Hurricane Gonzalo leaves boats listingPOSTED: 10/23/14 7:31 PM
St. Maarten – Not since hurricane Luis has so much damage been inflicted on the local marine industry with over 50 boats badly damaged– some beyond repairs while those that can be considered lucky will need major repairs– and the salvaging operation is still in it’s initial stages on this side of the island.
The scope of the damages cannot be appreciated unless one takes the time to visit the areas where boats are still listing on their sides, some partially submerged and others tied to a secure spot in an attempt to minimize the possibility of additional damages.
However, the recovery effort has been more than challenging, according to John Gifford, an engineer with Simpson Bay Diesel Services N.V who is one of the companies tasked with the responsibility of salvaging the sunken boats around the island on a day to day basis.
Unlike most people, this is close to home for Gifford, who is also the Chairman of the Heineken Regatta Committee. Despite his usually busy schedule, Gifford agreed to speak about the arrival of Gonzalo and the challenges he has faced so far.
“Everybody got caught off guard. The lessons of Lenny and Luis were well learned and practiced for a number of years. But the problem with Gonzalo was that nobody expected that and it was supposed to be a tropical storm and not even a strong one. Then it developed quickly and that was when some people realized they were not ready,” he said.
According to Gifford, between the French and Dutch sides, he thinks that between 50 to 60 boats have to be salvaged and that is just a rough estimate. The smoothness of the salvaging operation varies depending on the location of the boats, damage to said boat and it’s ability to float after it has been salvaged.
“The boats that are closer to the shoreline presents another type of challenge because they have to be checked for holes and if that is found they have to be patched before the cranes can swing it back into deeper water,” he added.

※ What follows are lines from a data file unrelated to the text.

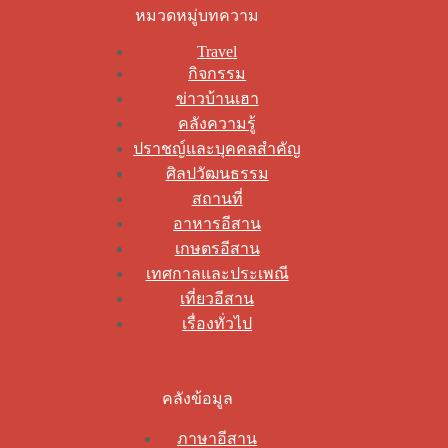
หมวดหมู่บทความ
Travel
กิจกรรม
ข่าวบ้านเฮา
คลังความรู้
ปราชญ์และบุคคลสำคัญ
ศิลปวัฒนธรรม
สถานที่
อาหารอีสาน
เกษตรอีสาน
เทศกาลและประเพณี
เที่ยวอีสาน
เรื่องทั่วไป
คลังข้อมูล
ภาษาอีสาน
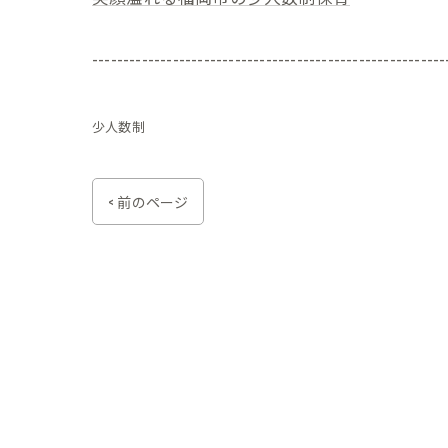
---------------------------------------------------------
少人数制
< 前のページ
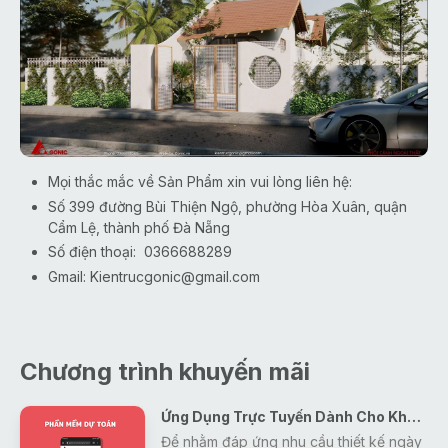
Mọi thắc mắc về Sản Phẩm xin vui lòng liên hệ:
Số 399 đường Bùi Thiện Ngộ, phường Hòa Xuân, quận
Cẩm Lệ, thành phố Đà Nẵng
Số điện thoại: 0366688289
Gmail:
Kientrucgonic@gmail.com
Chương trình khuyến mãi
Ứng Dụng Trực Tuyến Dành Cho Khách Hàng
Để nhằm đáp ứng nhu cầu thiết kế ngày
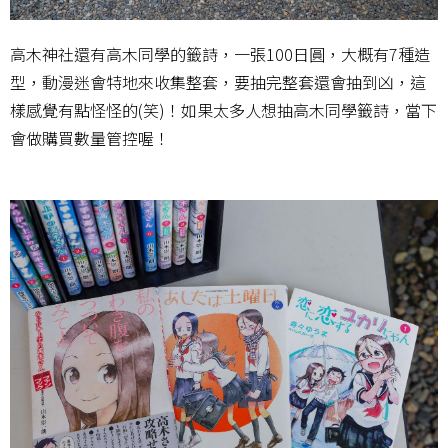
高木神社還有高木同學的籤詩，一張100日圓，大概有7種造
型，動漫迷會特地來收集整套，要抽完整套還會抽到凶，這
樣感覺有點怪怪的(笑)！如果太多人想抽高木同學籤詩，當下
會做購買數量管控喔！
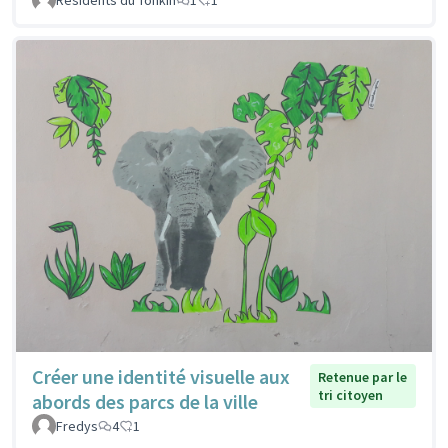
Créer une identité visuelle aux
Retenue par le
tri citoyen
abords des parcs de la ville
Fredys
4
1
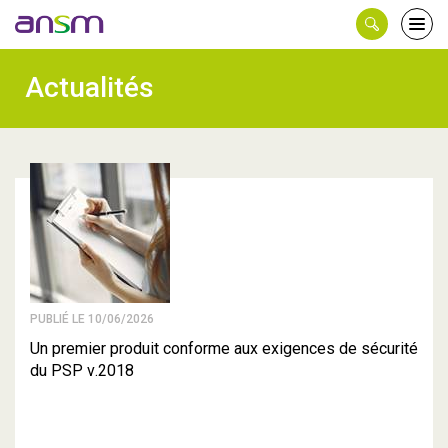
Panneau de gestion des cookies
Ouvri
le
men
Actualités
PUBLIÉ LE 10/06/2026
Un premier produit conforme aux exigences de sécurité
du PSP v.2018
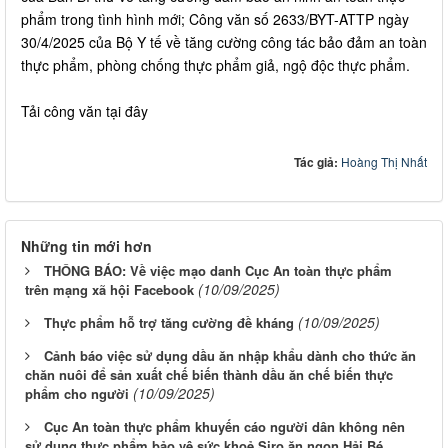
phẩm trong tình hình mới; Công văn số 2633/BYT-ATTP ngày
30/4/2025 của Bộ Y tế về tăng cường công tác bảo đảm an toàn
thực phẩm, phòng chống thực phẩm giả, ngộ độc thực phẩm.
Tải công văn tại đây
Tác giả:
Hoàng Thị Nhất
Những tin mới hơn
THÔNG BÁO: Về việc mạo danh Cục An toàn thực phẩm
(10/09/2025)
trên mạng xã hội Facebook
(10/09/2025)
Thực phẩm hỗ trợ tăng cường đề kháng
Cảnh báo việc sử dụng dầu ăn nhập khẩu dành cho thức ăn
chăn nuôi để sản xuất chế biến thành dầu ăn chế biến thực
(10/09/2025)
phẩm cho người
Cục An toàn thực phẩm khuyến cáo người dân không nên
sử dụng thực phẩm bảo vệ sức khoẻ Siro ăn ngon Hải Bé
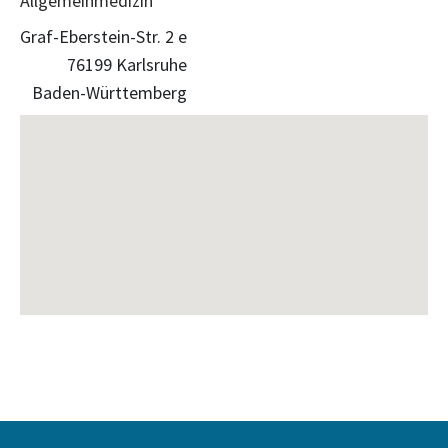
Allgemeinmedizin
Graf-Eberstein-Str. 2 e
76199 Karlsruhe
Baden-Württemberg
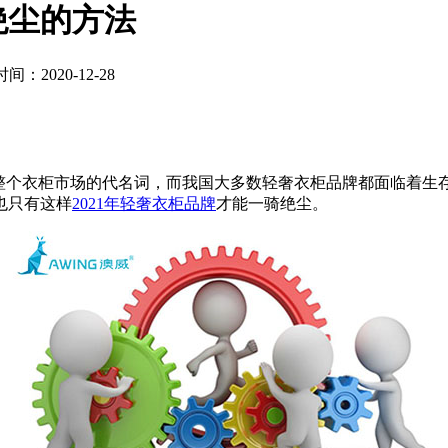
绝尘的方法
间：2020-12-28
整个衣柜市场的代名词，而我国大多数轻奢衣柜品牌都面临着生
也只有这样
2021年轻奢衣柜品牌
才能一骑绝尘。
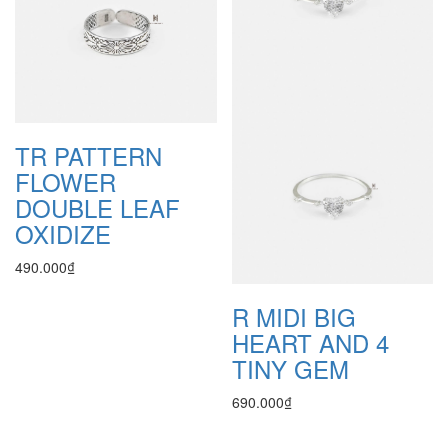
TR PATTERN
FLOWER
DOUBLE LEAF
OXIDIZE
490.000₫
R MIDI BIG
HEART AND 4
TINY GEM
690.000₫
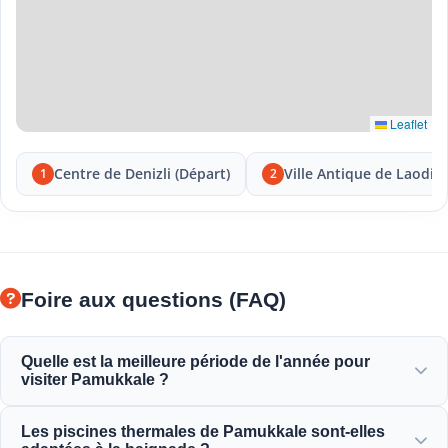
Leaflet
Centre de Denizli (Départ)
Ville Antique de Laodic
1
2
Foire aux questions (FAQ)
Quelle est la meilleure période de l'année pour
visiter Pamukkale ?
Pamukkale est magnifique toute l'année, mais le
Les piscines thermales de Pamukkale sont-elles
printemps (avril-juin) et l'automne (septembre-novembre)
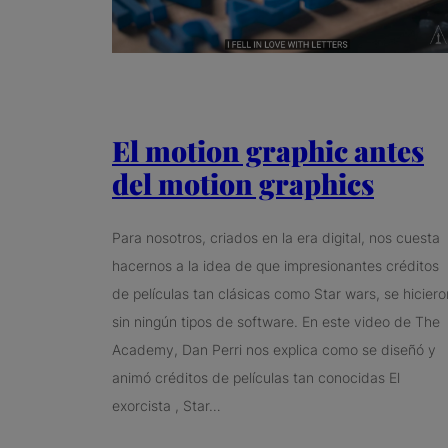
El motion graphic antes
del motion graphics
Para nosotros, criados en la era digital, nos cuesta
hacernos a la idea de que impresionantes créditos
de películas tan clásicas como Star wars, se hiciero
sin ningún tipos de software. En este video de The
Academy, Dan Perri nos explica como se diseñó y
animó créditos de películas tan conocidas El
exorcista , Star…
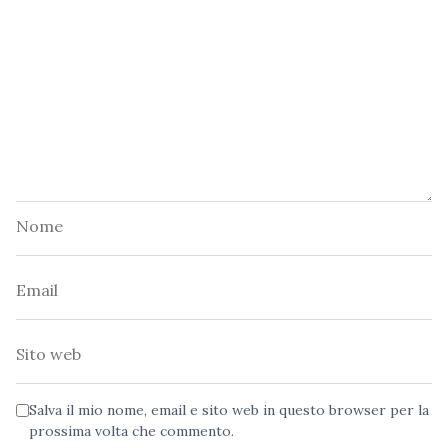
Nome
Email
Sito
web
Salva il mio nome, email e sito web in questo browser per la
prossima volta che commento.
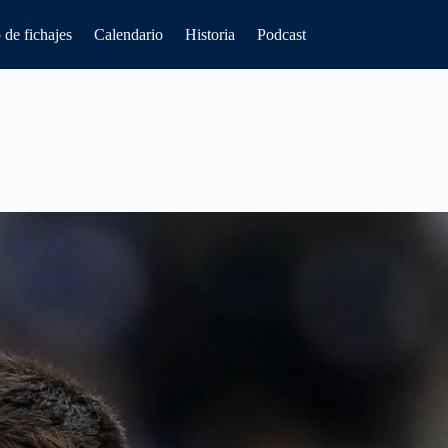
de fichajes
Calendario
Historia
Podcast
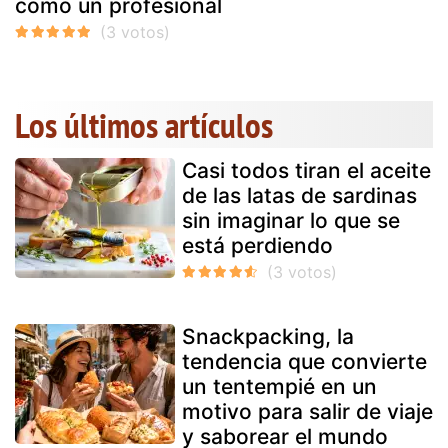
como un profesional
Los últimos artículos
Casi todos tiran el aceite
de las latas de sardinas
sin imaginar lo que se
está perdiendo
Snackpacking, la
tendencia que convierte
un tentempié en un
motivo para salir de viaje
y saborear el mundo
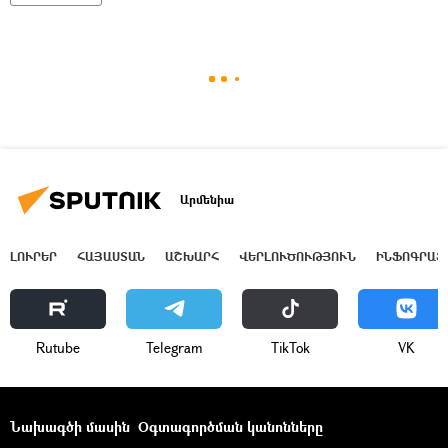
Արմենիա
ԼՈՒՐԵՐ
ՀԱՅԱՍՏԱՆ
ԱՇԽԱՐՀ
ՎԵՐԼՈՒԾՈՒԹՅՈՒՆ
ԻՆՖՈԳՐԱՖ
Rutube
Telegram
ТikТоk
VK
Նախագծի մասին
Օգտագործման կանոնները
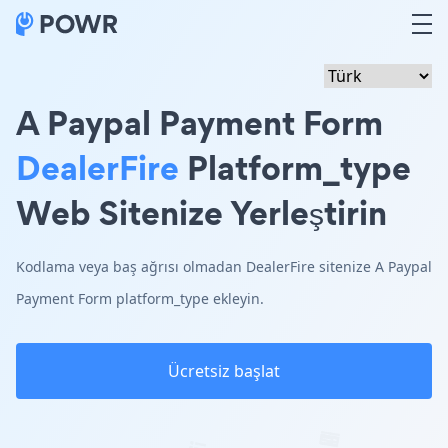
A Paypal Payment Form
DealerFire
Platform_type
Web Sitenize Yerleştirin
Kodlama veya baş ağrısı olmadan DealerFire sitenize A Paypal
Payment Form platform_type ekleyin.
Ücretsiz başlat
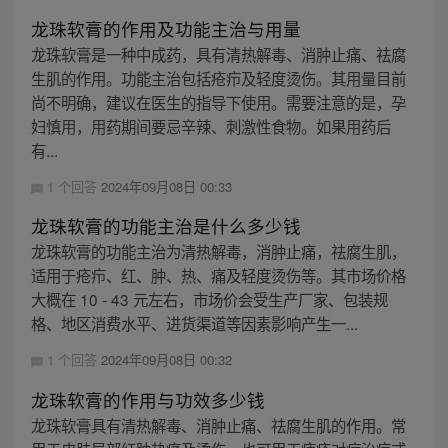
龙珠软膏的作用及功能主治与用量
龙珠软膏是一种中成药，具有清热解毒、消肿止痛、祛腐
生肌的作用。功能主治包括疮疖及轻度烫伤。其用量目前
尚不明确，建议在医生的指导下使用。需要注意的是，孕
妇慎用，用药期间要忌辛辣、刺激性食物。如果用药后
有...
1 个回答
2024年09月08日 00:33
龙珠软膏的功能主治是什么多少钱
龙珠软膏的功能主治为清热解毒，消肿止痛，祛腐生肌，
适用于疮疖、红、肿、热、痛及轻度烫伤等。其市场价格
大概在 10 - 43 元左右，市场价会受生产厂家、包装规
格、地区消费水平、进货渠道等因素影响产生一...
1 个回答
2024年09月08日 00:32
龙珠软膏的作用与功效多少钱
龙珠软膏具有清热解毒、消肿止痛、祛腐生肌的作用。常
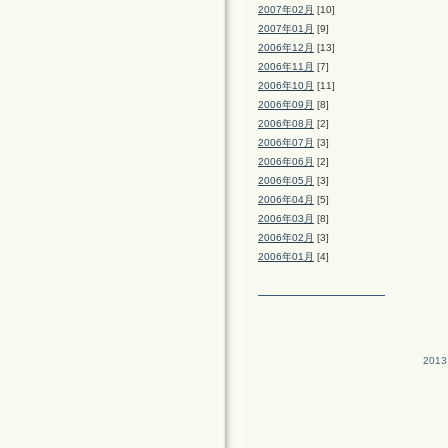
2007年02月
[10]
2007年01月
[9]
2006年12月
[13]
2006年11月
[7]
2006年10月
[11]
2006年09月
[8]
2006年08月
[2]
2006年07月
[3]
2006年06月
[2]
2006年05月
[3]
2006年04月
[5]
2006年03月
[8]
2006年02月
[3]
2006年01月
[4]
2013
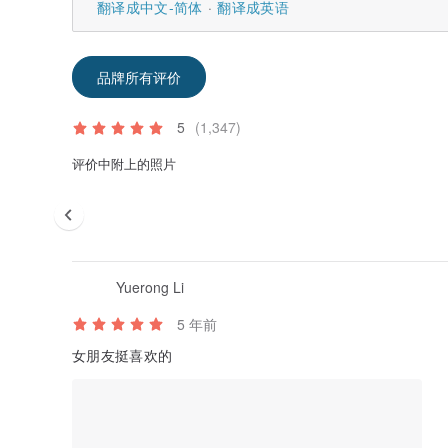
翻译成中文-简体
翻译成英语
品牌所有评价
5
(1,347)
评价中附上的照片
Yuerong Li
5 年前
女朋友挺喜欢的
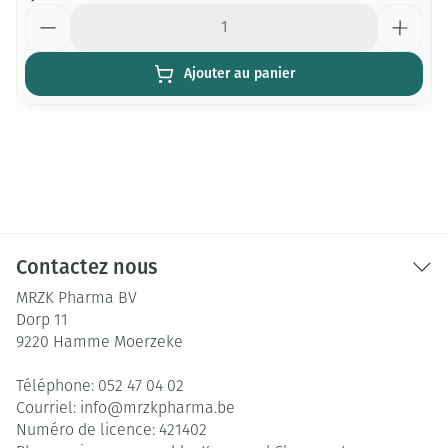
Quantité
Ajouter au panier
Contactez nous
MRZK Pharma BV
Dorp 11
9220
Hamme Moerzeke
Téléphone:
052 47 04 02
Courriel:
info@
mrzkpharma.be
Numéro de licence:
421402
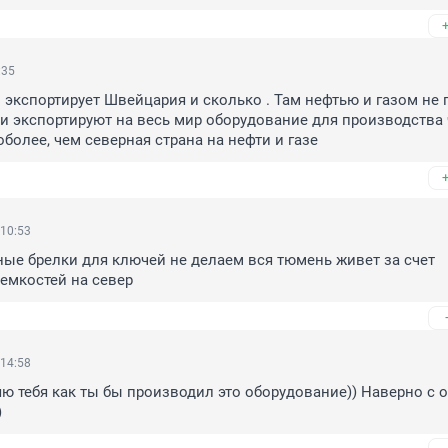
:35
 экспортирует Швейцария и сколько . Там нефтью и газом не п
и экспортируют на весь мир оборудование для производства 
более, чем северная страна на нефти и газе
 10:53
ые брелки для ключей не делаем вся тюмень живет за счет 
емкостей на север
 14:58
ю тебя как ты бы производил это оборудование)) Наверно с о
)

The salvaging of the boats is a team effort; divers are also involved and Simpson Bay Diesel Services N.V, which have leased two barges and one crane are covering all the bases. “This is a new company and we are all trying to figure it out, but every job is a little bit different and you don’t know what you are getting into, until you are in it.”
In case people are wondering how come some boats are removed and other are still in the same spot, Gifford supplied the answer. “You are not allowed to remove a boat unless contacted by the owners, it’s private property,” he noted.
However, because of the geographic layout of the island, Gonzalo caused more marine damage on the French side than to the Dutch side. “The severity of the damages to the boats on the French side was greater on the ocean side, the damages to the boats in Oyster Pond were not so bad,” he said.
The recovery effort will depend on the responses from the various boat owners and Gifford anticipates that it should be complete in a few weeks. He credited the expedience of the adjusters from Nagico Insurance as an asset to the operation.
“Nagico is there to ensure that the people get what they need when they need it, they have got their adjusters out there working hard with all the salvage operators. To the marine industry who is insured, I think that they are in great hands. But a part of the problem with these situations is that no one takes responsibility for the mess and it does not get cleaned up and that is bad for the marine industry and the island. I think that compared to Luis and Lenny, this was minor, but it could have been worse and we will recover. I don’t think it will have an impact on the marine program for this year, but this was a very serious lesson.” He concluded.